Outra atividade que se destacou foi a realização de uma mesa redonda sobre intolerância religiosa e seus impactos na condição cidadã. Organizado pelos próprios alunos da Escola Municipal Jardim América, em Goiânia, sob a supervisão do professor Magno Emerson Barbosa, o evento contou com a participação de especialistas de diversas religiões e culminou na produção de vídeos sobre o tema.

“O projeto apresenta alto potencial de fortalecimento da aprendizagem escolar, pois parte da leitura do mundo, da observação do cotidiano, das problemáticas que afetam os jovens escolares para o estudo sistematizado dessas questões”, explica a doutora em geografia e pesquisadora Karla Annyelly Teixeira De Oliveira. De acordo com ela, o projeto está em andamento nas escolas Centro Educacional de Período Integral Gomes de Souza Ramos, em Anápolis, e Escola Municipal Jardim América, em Goiânia. No encerramento do ano, está prevista a realização de um seminário com as escolas participantes no semestre.

Anos finais
O impacto dessa iniciativa foi tema da pesquisa “Nós propomos! Goiás: construção do pensamento geográfico e atuação cidadã dos alunos dos Anos Finais do Ensino Fundamental”, coordenada por Karla Annyelly. O estudo teve apoio do Itaú Social e Fundação Carlos Chagas, por meio do Edital de Pesquisa Anos Finais do Ensino Fundamental, que fomentou pesquisas para a construção de soluções e superação dos desafios no período escolar do 6º ao 9º ano, promovendo a interação entre a academia e a realidade escolar.

Os Anos Finais são considerados uma das etapas mais desafiadoras da Educação Básica. Seus estudantes, que se encontram na transição da infância para a adolescência, lidam com transformações físicas, emocionais e comportamentais. “Precisamos urgentemente priorizar as políticas públicas dos Anos Finais do Fundamental em busca de soluções práticas: sim, assim mesmo, no plural, já que são muitas adolescências”, explica a superintendente do Itaú Social, Angela Dannemann.
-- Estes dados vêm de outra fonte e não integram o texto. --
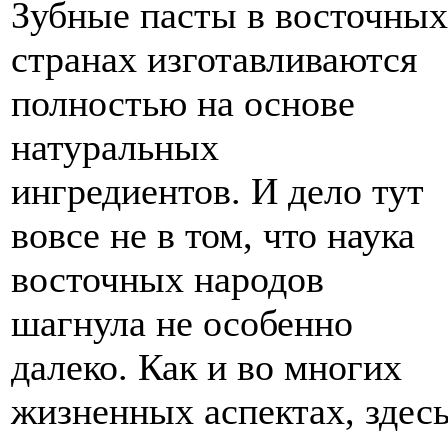
Зубные пасты в восточных
странах изготавливаются
полностью на основе
натуральных
ингредиентов. И дело тут
вовсе не в том, что наука
восточных народов
шагнула не особенно
далеко. Как и во многих
жизненных аспектах, здес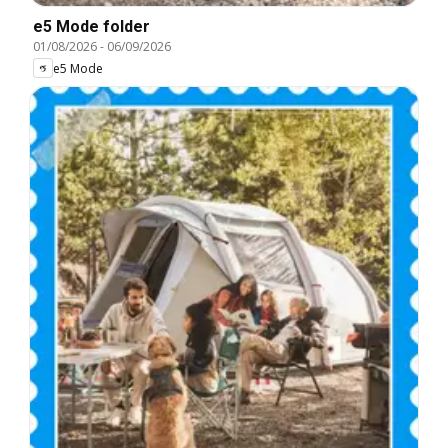
e5 Mode folder
01/08/2026
-
06/09/2026
e5 Mode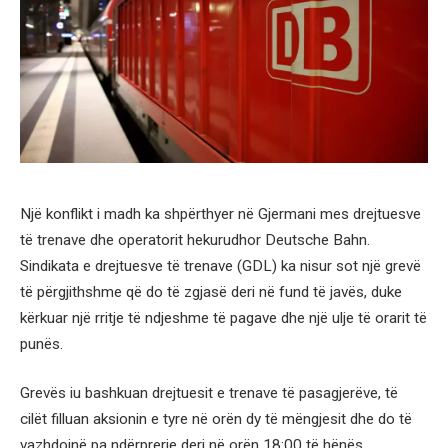
Një konflikt i madh ka shpërthyer në Gjermani mes drejtuesve
të trenave dhe operatorit hekurudhor Deutsche Bahn.
Sindikata e drejtuesve të trenave (GDL) ka nisur sot një grevë
të përgjithshme që do të zgjasë deri në fund të javës, duke
kërkuar një rritje të ndjeshme të pagave dhe një ulje të orarit të
punës.
Grevës iu bashkuan drejtuesit e trenave të pasagjerëve, të
cilët filluan aksionin e tyre në orën dy të mëngjesit dhe do të
vazhdojnë pa ndërprerje deri në orën 18:00 të hënës.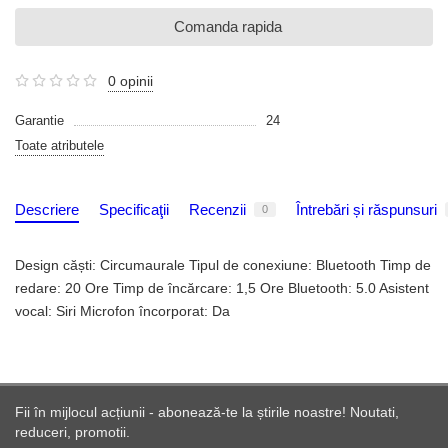
Comanda rapida
0 opinii
Garantie
24
Toate atributele
Descriere
Specificaţii
Recenzii
Întrebări și răspunsuri
0
Design căști: Circumaurale Tipul de conexiune: Bluetooth Timp de
redare: 20 Ore Timp de încărcare: 1,5 Ore Bluetooth: 5.0 Asistent
vocal: Siri Microfon încorporat: Da
Fii în mijlocul acțiunii - abonează-te la știrile noastre! Noutati,
reduceri, promotii.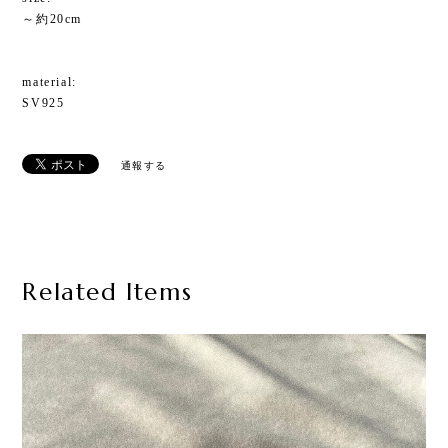
～約20cm
material:
SV925
通報する
Related Items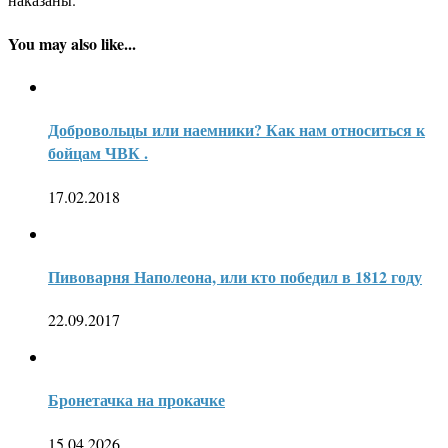
You may also like...
Добровольцы или наемники? Как нам относиться к
бойцам ЧВК .
17.02.2018
Пивоварня Наполеона, или кто победил в 1812 году
22.09.2017
Бронетачка на прокачке
15.04.2026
A defasagem idade-ano nos Anos Finais, ou seja, estudantes que repetiram dois anos ou mais, chegou a 22,7% (Inep 2020). O projeto realizado em Goiás teve como objetivo contribuir com para a melhoria da aprendizagem dos alunos dos anos finais do Ensino Fundamental. “Temos como ponto de partida as problemáticas e demandas que os próprios estudantes têm em relação ao seu cotidiano e local de vivência. Isto é, a metodologia é desenvolvida a partir das motivações e do interesse dos alunos por conhecer mais sobre as problemáticas vividas. Assim, por meio da investigação dessas problemáticas, os conhecimentos geográfico, científico e cidadão são desenvolvidos”, explica a coordenadora da pesquisa.

Um dos principais desafios nessa etapa é lidar com o maior número de professores. De acordo com a pesquisa “Educação na perspectiva dos estudantes e suas famílias”, realizada pelo Datafolha, a pedido do Itaú Social, da Fundação Lemann e do BID (Banco Interamericano de Desenvolvimento) em julho de 2022, cerca de metade dos estudantes (47%) do Ensino Fundamental tem alguma dificuldade em ter vários docentes. O aumento da complexidade dos exercícios matemáticos e dos textos mais longos para leitura também são mudanças vistas com alguma dificuldade para 73% e 56% dos alunos, respectivamente.